The end result was House Enrolled Act 1119, which passed the Indiana House and Indiana Senate in the 2021 legislative session and was subsequently signed by Gov. Eric Holcomb, allowing schools to purchase up to $7,500 of food per fiscal year from a youth agricultural education program.

“It has solved a problem statewide,” Davisson told Southern Indiana Business Report, “as I’ve had several schools that have started to do similar things that Paoli is doing. The students have been very supportive, and the bill had unanimous support in the legislature. Most legislators thought it was a great opportunity for students to learn and provide the food that they and their fellow students would be served in the cafeteria.”
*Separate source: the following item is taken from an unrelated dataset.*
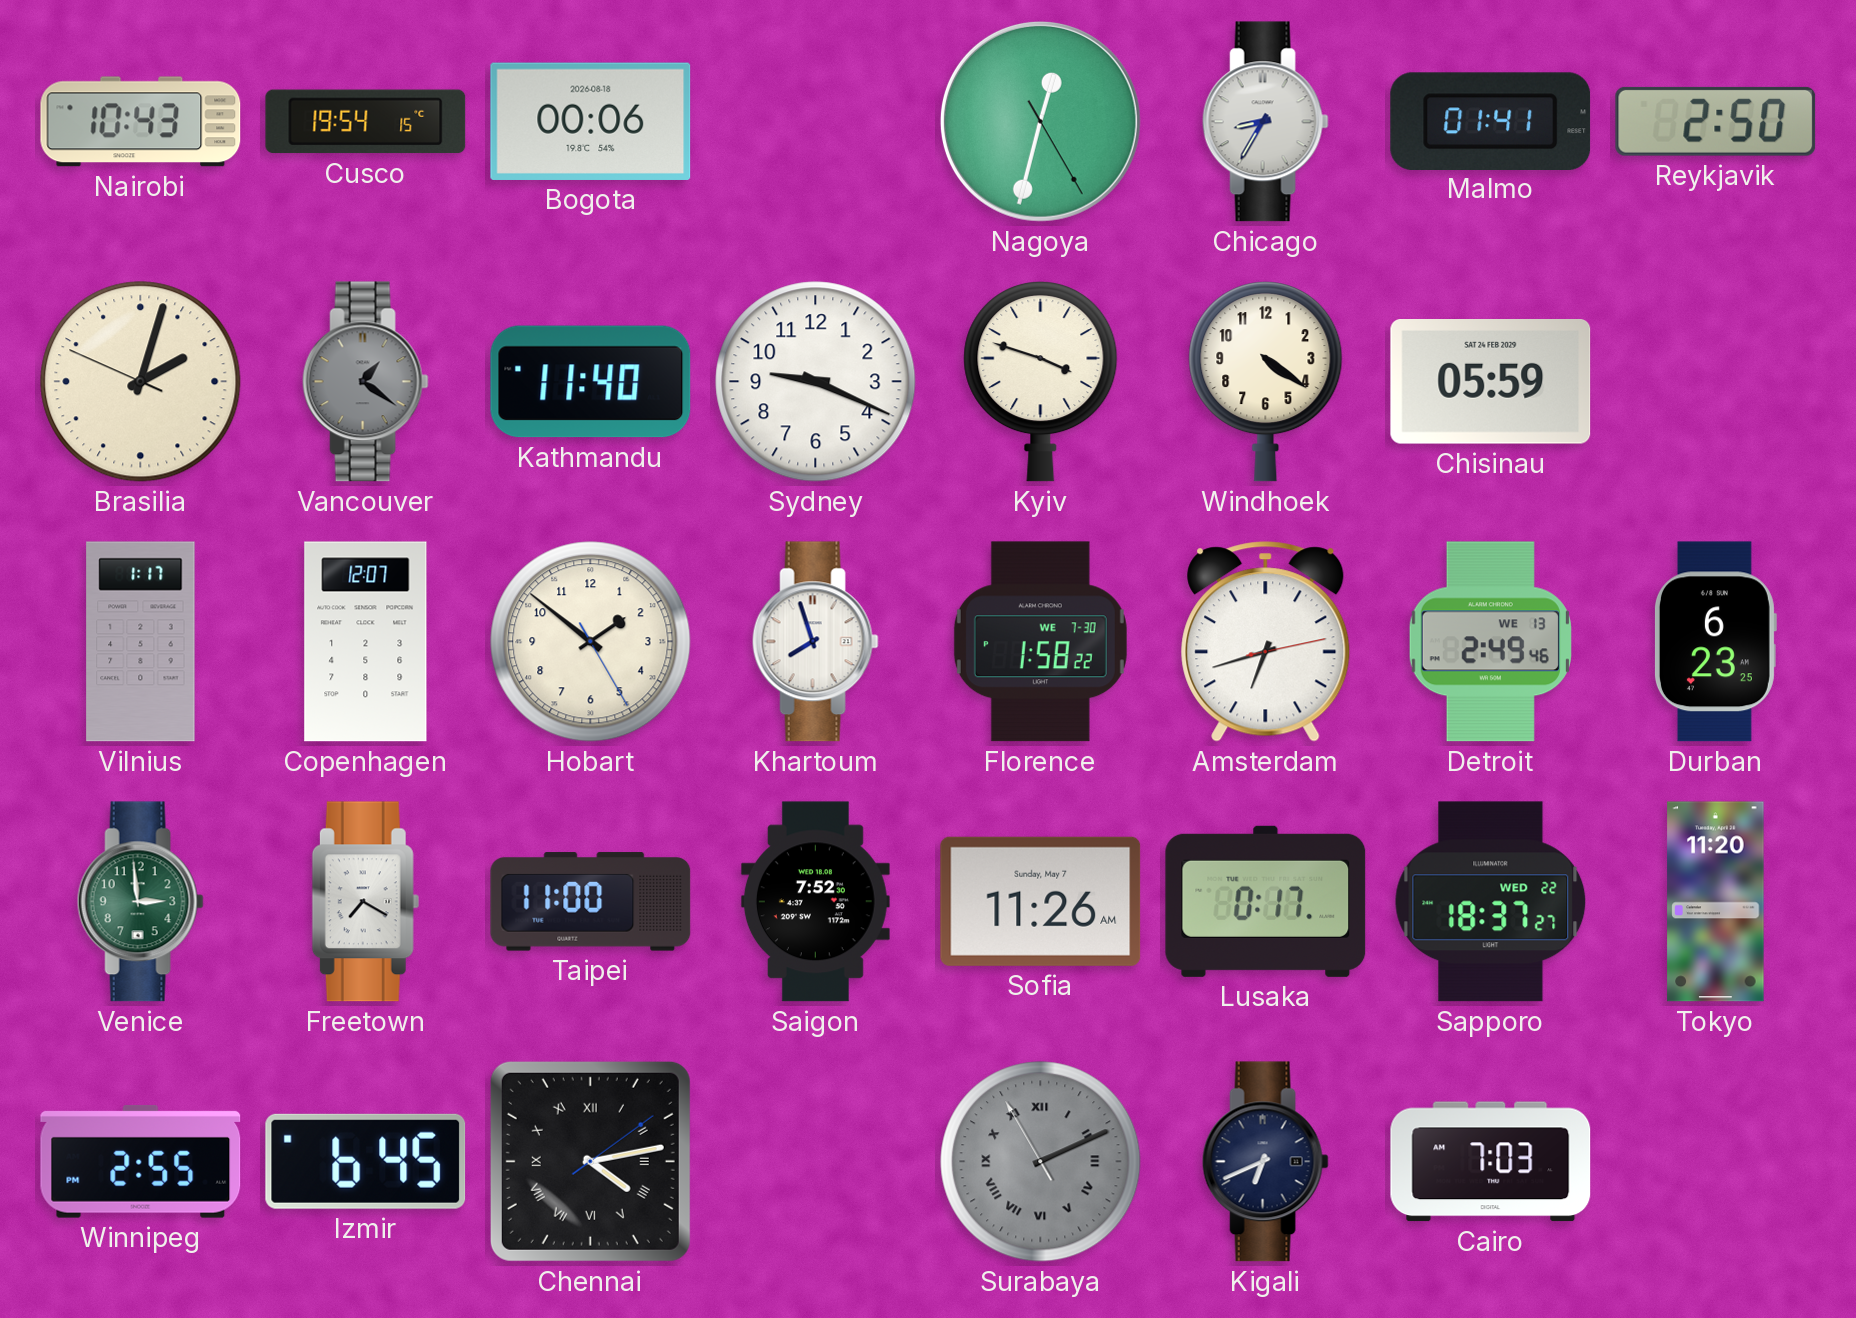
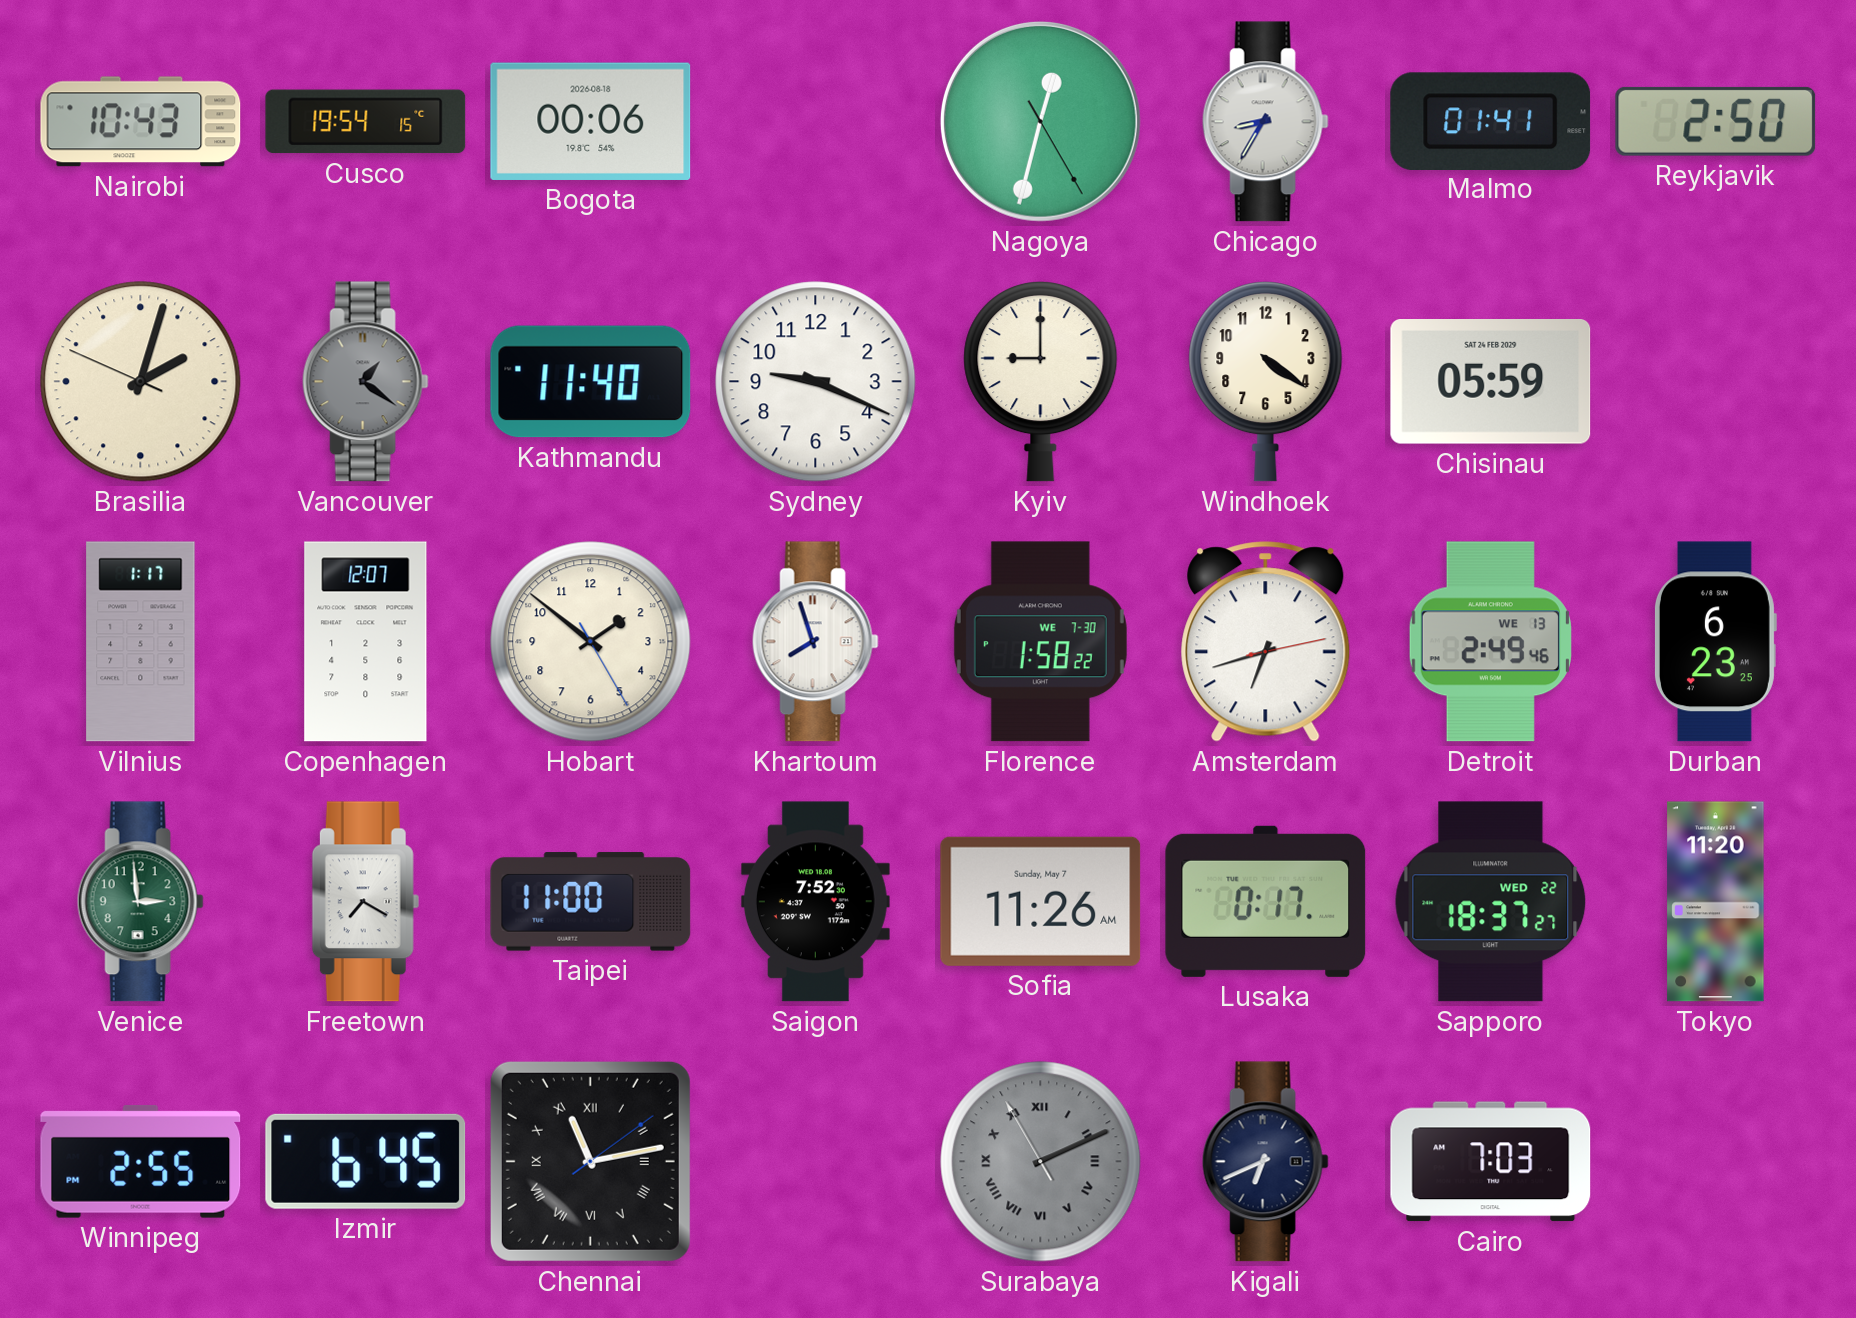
Kyiv: 3:48 -> 9:00
Chennai: 4:13 -> 11:13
Success brings notoriety, inside and outside PHS

Scott said the word-of-mouth advertising from students excited about what the ag program is doing has helped spur more and more interest. Within the school, it’s meaning more hands to help with work. For one thing, it has provided a deep bench of volunteers to staff the four daily one-hour shifts it takes to oversee animals outside school days.

More importantly, though, increased interest is allowing the ag program to do bigger and better things. For example, Scott said the veterinary careers class that launched last year and saw three students earn certification as veterinary assistants is on track to certify eight students this school year.

The program is also getting plenty of notice by ag publications and other schools. Calls, emails, visits and articles are helping carry the seed of Paoli’s success story to blossom in fertile fields at other Indiana schools. “It’s a real-world model that I’m just really proud of, honestly,” Scott shared.